Mrs. Shirley Williams

Yes, Sir. The rate support grant settlement for 1978–79 offers some measure of protection to local authorities like Cambridgeshire who lost grant in 1977–78. I understand that the authority's share of grant next year should differ only fractionally from its 1977–78 share. For details of the settlement, I refer the right hon. Member to the rep12, given by my right hon. Friend the Secretary of State for the Environment on 18th November.—[Vol. 939, c. 389–9.]

Sir D. Renton

Is the right hon. Lady aware that the situation in Cambridgeshire is most unsatisfactory and that in the coming financial year, following severe cuts and great increases in the present financial year, further cuts will have to be made in education services despite a 20 per cent. increase in rates? Is the right hon. Lady satisfied with that sort of education provision in Cambridgeshire?

Mrs. Williams

I am not satisfied. However, it must be made clear that Cambridgeshire made proposals for a cut in the education budget of £1.75 million in the coming year before it knew the result of the rate support grant settlement. I understand that its decisions were provisional, and, further, that since the difference is at most a fractional one it is up to the authority now to reconsider what were very drastic proposals.

Mr. Ward

Is my right hon. Friend in a position to comment upon the general effect of rate support grant on teacher employment across the country?

Mrs. Williams

Yes. If teacher numbers were to follow the school population, which will fall by more than 100,000 between 1977–78 and 1978–79, there would be a reduction overall of 3,700 teaching posts. In fact what we have done is to make provision for an additional 1,000 teachers in deprived areas, an additional 1,800 teachers to allow the induction year to start, an additional 1,700 teachers to allow in-service training, and an additional 6,800 teachers to allow an operating margin in the light of falling rolls. Altogether, this means that in the rate support grant settlement there will be 11,300 more teaching posts than there would have been if the RSG had not been altered in this way.

Mr. Speaker

I allowed that question to be answered, but it goes far beyond the Question on the Order Paper.

Mr. Freud

In view of the powers of the Secretary of State for the Environment in distributing rate support grant, does the right hon.
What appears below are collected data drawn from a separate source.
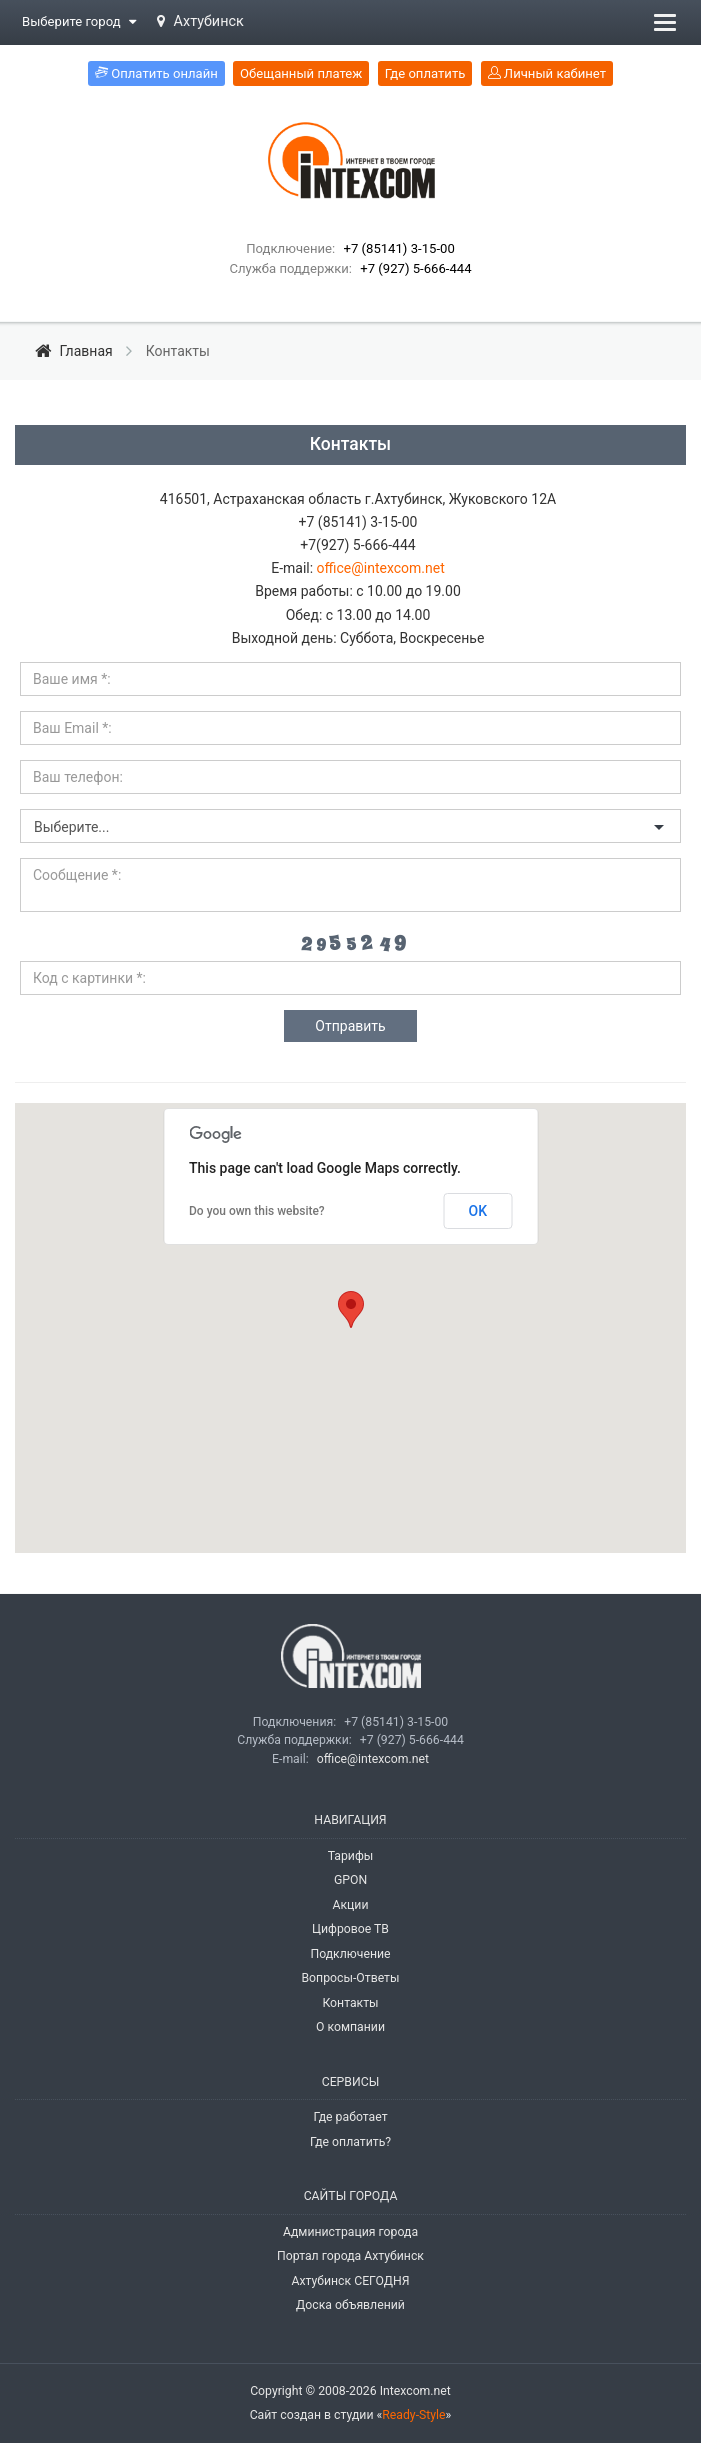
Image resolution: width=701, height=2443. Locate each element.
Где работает (350, 2117)
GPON (350, 1880)
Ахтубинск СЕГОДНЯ (350, 2281)
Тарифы (351, 1856)
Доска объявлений (350, 2305)
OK (478, 1211)
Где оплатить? (350, 2142)
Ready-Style (413, 2415)
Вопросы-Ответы (350, 1978)
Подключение (350, 1954)
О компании (350, 2027)
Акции (350, 1905)
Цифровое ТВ (350, 1929)
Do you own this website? (257, 1211)
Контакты (350, 2003)
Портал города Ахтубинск (350, 2256)
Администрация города (350, 2232)
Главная (75, 351)
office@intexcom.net (381, 568)
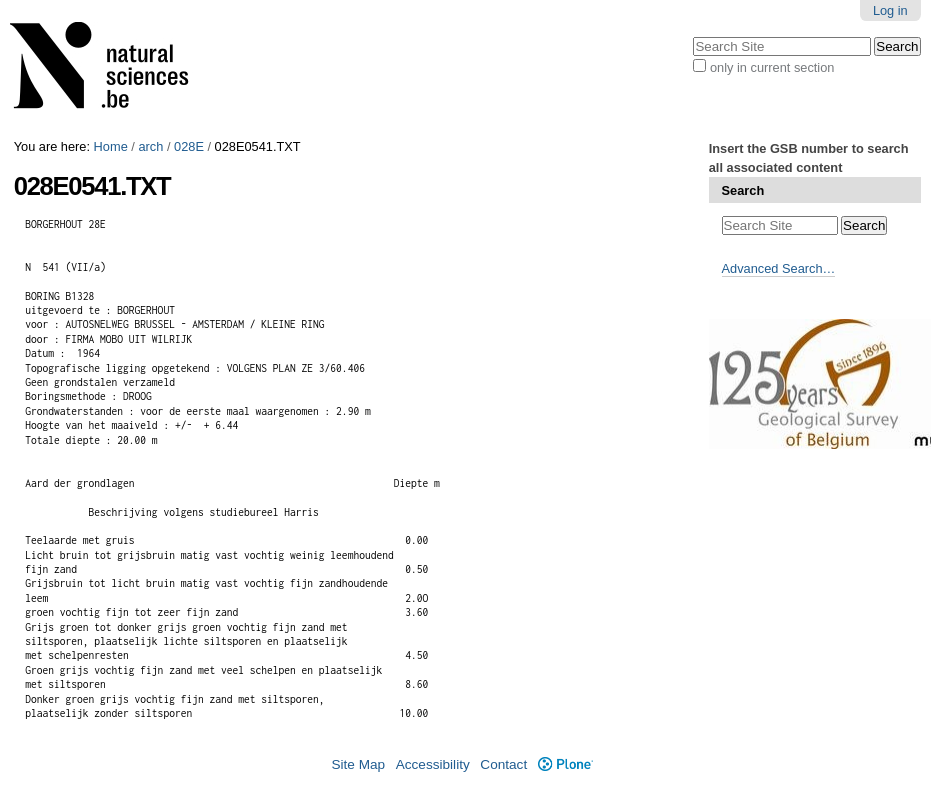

Lady feel that her Department has sufficient powers to ensure adequate education standards for the children of Cambridgeshire?

Mrs. Williams

The hon. Gentleman will know, since he and his hon. Friends frequently talk to me about teacher unemployment, that one of the matters that I am most concerned about is the absence of specific powers to make sure that rate support grant is spent on education when it is allocated for education. This means that everything I say about the rate support grant settlement depends on whether local authorities spend the money that has been made available for that purpose.